In my application I already have the complete sequence and
hence I know what is the maximum value for x and y.
Using these maximum I normalized both X and Y over a 0.1 to 0.9 range.
(Here I call such normalization as "scaled representation".)
Since I have the complete sequence it is possible for me to evaluate
how good the networks' predictions are.
Now some basic issues:
---------------------
1) How to represent these variables if we don't know in advance
what the maximum values are?
Scaled representation presupposes the existence of a maximum value.
Some may suggest that a linear units can be used at the output layer
to get rid of scaling. If so how do I represent the input variable?
The standard sigmoidal unit(with temp = 1.0) gets saturated(or railed
to 1.0) when the sum is >= 14. However one may suggest that changing
the output range of the sigmoidal can help to
get rid of saturation effect. Is it a correct approach?
2) In such prediction application, people (including me)

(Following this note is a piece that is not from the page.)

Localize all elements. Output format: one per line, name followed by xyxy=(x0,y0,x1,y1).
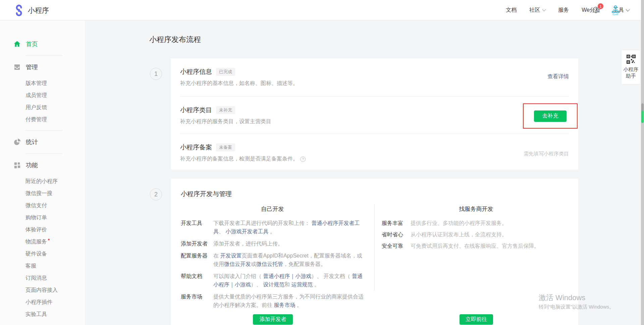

compare the predictive accuracy of neural networks with
that of parametric models(that are based on analytical reasons).
But one main advantage with the parametric models is that
their parameters can be calculated using any of the following
parameter estimation techniques: least square,
maximum likelyhood, Bayesian, Genetic Algorithms or any other
method. These parameter estimation techniques do not require
any scaling, and hence there is no need for preguessing of the maximum values.
However with the scaled representation in neural networks one can
not proceed without making guesses about the maximum(or a future)
input and/or output. In many real life situations such guesses are
infeasible or dangerous. How do we address this situation?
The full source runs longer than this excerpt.